On the quasi-regularity of non-sectorial Dirichlet forms by processes having the same polar sets

• Published in: Journal of mathematical analysis and applications Vol. 384; no. 1; pp. 33 - 48
• Main Authors: Beznea, Lucian, Trutnau, Gerald
• Format: Journal Article
• Language: English
• Published: Elsevier Inc 01.12.2011
• Subjects: Capacity; Dirichlet form; Generalized Dirichlet form; Polar set; Quasi-continuity; Quasi-regularity; Right process; Standard process; Weak duality; Standard process; Polar set; Capacity; Dirichlet form; Quasi-continuity; Weak duality; Right process; Generalized Dirichlet form; Quasi-regularity
• ISSN: 0022-247X; 1096-0813
• DOI: 10.1016/j.jmaa.2011.03.014

We obtain a criterion for the quasi-regularity of generalized (non-sectorial) Dirichlet forms, which extends the result of P.J. Fitzsimmons on the quasi-regularity of (sectorial) semi-Dirichlet forms.

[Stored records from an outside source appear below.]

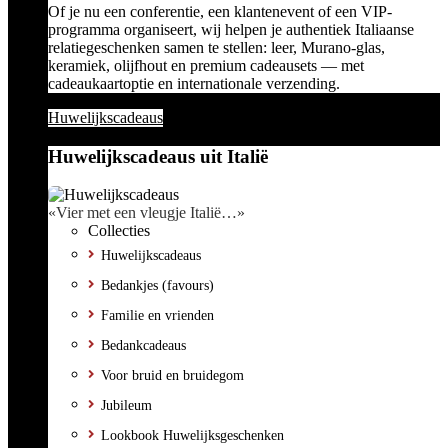
Of je nu een conferentie, een klantenevent of een VIP-
programma organiseert, wij helpen je authentiek Italiaanse
relatiegeschenken samen te stellen: leer, Murano-glas,
keramiek, olijfhout en premium cadeausets — met
cadeaukaartoptie en internationale verzending.
Huwelijkscadeaus
Huwelijkscadeaus uit Italië
«Vier met een vleugje Italië…»
Collecties
Huwelijkscadeaus
Bedankjes (favours)
Familie en vrienden
Bedankcadeaus
Voor bruid en bruidegom
Jubileum
Lookbook Huwelijksgeschenken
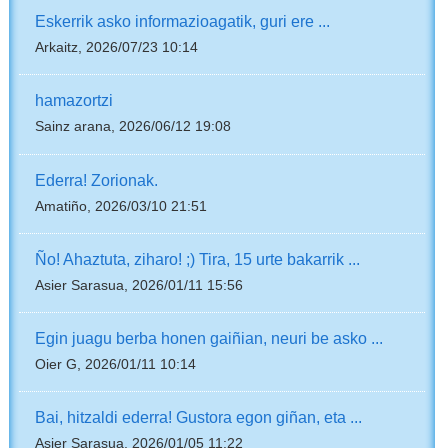
Eskerrik asko informazioagatik, guri ere ...
Arkaitz, 2026/07/23 10:14
hamazortzi
Sainz arana, 2026/06/12 19:08
Ederra! Zorionak.
Amatiño, 2026/03/10 21:51
Ño! Ahaztuta, ziharo! ;) Tira, 15 urte bakarrik ...
Asier Sarasua, 2026/01/11 15:56
Egin juagu berba honen gaiñian, neuri be asko ...
Oier G, 2026/01/11 10:14
Bai, hitzaldi ederra! Gustora egon giñan, eta ...
Asier Sarasua, 2026/01/05 11:22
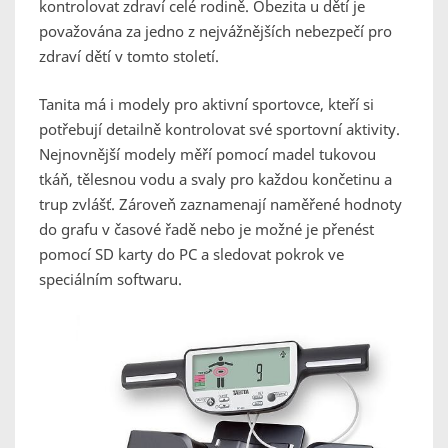
kontrolovat zdraví celé rodině. Obezita u dětí je
považována za jedno z nejvážnějších nebezpečí pro
zdraví dětí v tomto století.
Tanita má i modely pro aktivní sportovce, kteří si
potřebují detailně kontrolovat své sportovní aktivity.
Nejnovnější modely měří pomocí madel tukovou
tkáň, tělesnou vodu a svaly pro každou končetinu a
trup zvlášť. Zároveň zaznamenají naměřené hodnoty
do grafu v časové řadě nebo je možné je přenést
pomocí SD karty do PC a sledovat pokrok ve
speciálním softwaru.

Given the right (Markov) process associated to a semi-Dirichlet form, we present sufficient conditions for a second right process to be a standard one, having the same state space. The above mentioned quasi-regularity criterion is then an application. The conditions are expressed in terms of the associated capacities, nests of compacts, polar sets, and quasi-continuity. The second application is on the quasi-regularity of the generalized Dirichlet forms obtained by perturbing a semi-Dirichlet form with kernels.